Bombeiro que ameaçou funcionária em loja é investigado

A corregedoria do Corpo de Bombeiros e a 12ª Delegacia de Polícia (Taguatinga) investigam um caso de injúria, ameaça e tentativa de lesão corporal, que teriam sido cometidas por um sargento. O crime ocorreu em uma loja de Taguatinga, nessa terça-feira (30/6)


postado em 02/07/2020 22:26 / atualizado em 02/07/2020 22:26

O militar jogou um celular na funcionária, mas ela não foi atingida pelo aparelho(foto: Reprodução)
O militar jogou um celular na funcionária, mas ela não foi atingida pelo aparelho (foto: Reprodução)
A Corregedoria do Corpo de Bombeiros Militar do Distrito Federal (CBMDF) irá apurar a conduta do sargento que foi filmado ameaçando e agredindo uma funcionária de uma loja em Taguatinga, por volta das 16h, dessa terça-feira (30/6). O caso é investigado, também, pela 12ª Delegacia de Polícia (Taguatinga).
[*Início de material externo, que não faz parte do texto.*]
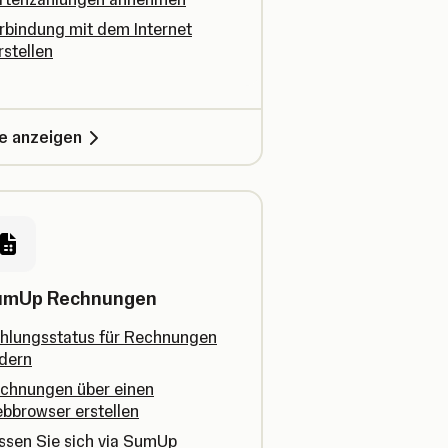
rbindung mit dem Internet
rstellen
le anzeigen
umUp Rechnungen
hlungsstatus für Rechnungen
dern
chnungen über einen
bbrowser erstellen
ssen Sie sich via SumUp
O militar é cliente da loja de uniformes há cerca de 10 anos. Na terça, ele foi ao estabelecimento para buscar um colete operacional, no entanto, o produto estava fora do padrão encomendado, conforme análise do servidor. Uma das funcionárias passou a filmar o militar, que aparentava estar nervoso com a situação.

Na imagem, é possível ver o sargento, em frente ao balcão, discutindo com uma outra vendedora. “Não se lembra da outra vez, em que a outra jogou meu material no chão? Não me faça de palhaço, não me faça perder a paciência, que eu meto a mão na cara”, ameaça. 
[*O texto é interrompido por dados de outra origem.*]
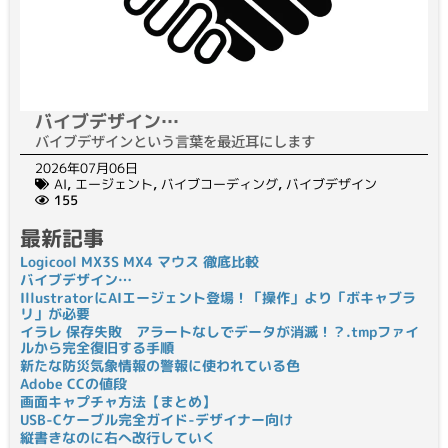
バイブデザイン…
バイブデザインという言葉を最近耳にします
2026年07月06日
AI
,
エージェント
,
バイブコーディング
,
バイブデザイン
155
最新記事
Logicool MX3S MX4 マウス 徹底比較
バイブデザイン…
IllustratorにAIエージェント登場！「操作」より「ボキャブラ
リ」が必要
イラレ 保存失敗 アラートなしでデータが消滅！？.tmpファイ
ルから完全復旧する手順
新たな防災気象情報の警報に使われている色
Adobe CCの値段
画面キャプチャ方法【まとめ】
USB-Cケーブル完全ガイド-デザイナー向け
縦書きなのに右へ改行していく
Nesse momento, a funcionária que grava a situação rebate a fala do bombeiro: “Mas você vai meter a mão na cara de quem? Você está falando com uma senhora. Você está me desafiando? Você vai me bater?”, questiona. Então, o sargento joga o celular contra a mulher (veja abaixo).
 


Segundo relatos das testemunhas, o militar teria se irritado porque queria que o serviço tivesse sido gravado. Ao buscar o colete, também destacou a questão do padrão do uniforme e insistiu em falar com o proprietário da loja, que não estava no estabelecimento no momento do crime. 
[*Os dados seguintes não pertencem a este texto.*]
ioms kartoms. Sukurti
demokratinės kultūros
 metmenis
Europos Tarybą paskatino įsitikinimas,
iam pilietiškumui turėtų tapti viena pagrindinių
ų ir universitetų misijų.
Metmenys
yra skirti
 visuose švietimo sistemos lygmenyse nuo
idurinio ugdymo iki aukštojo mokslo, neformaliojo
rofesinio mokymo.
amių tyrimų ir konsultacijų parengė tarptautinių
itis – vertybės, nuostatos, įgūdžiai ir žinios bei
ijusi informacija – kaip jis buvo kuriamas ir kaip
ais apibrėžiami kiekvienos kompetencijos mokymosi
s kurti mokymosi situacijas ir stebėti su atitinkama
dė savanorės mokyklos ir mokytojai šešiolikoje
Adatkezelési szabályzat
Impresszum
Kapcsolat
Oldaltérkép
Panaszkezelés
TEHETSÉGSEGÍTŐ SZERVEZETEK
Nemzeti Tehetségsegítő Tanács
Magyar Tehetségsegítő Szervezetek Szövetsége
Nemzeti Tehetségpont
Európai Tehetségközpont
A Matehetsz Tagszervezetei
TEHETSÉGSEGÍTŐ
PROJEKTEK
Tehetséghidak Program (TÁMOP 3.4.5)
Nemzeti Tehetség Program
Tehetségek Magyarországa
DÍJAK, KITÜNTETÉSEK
A 12ªDP apura o caso como injúria, pelos palavrões proferidos pelo militar, além de ameaça e tentativa de lesão corporal. Por se tratar de um servidor da segurança pública, a polícia encaminhou os vídeos (tanto o realizado pela funcionária quanto das câmeras de segurança da loja) para a Corregedoria do Corpo de Bombeiros.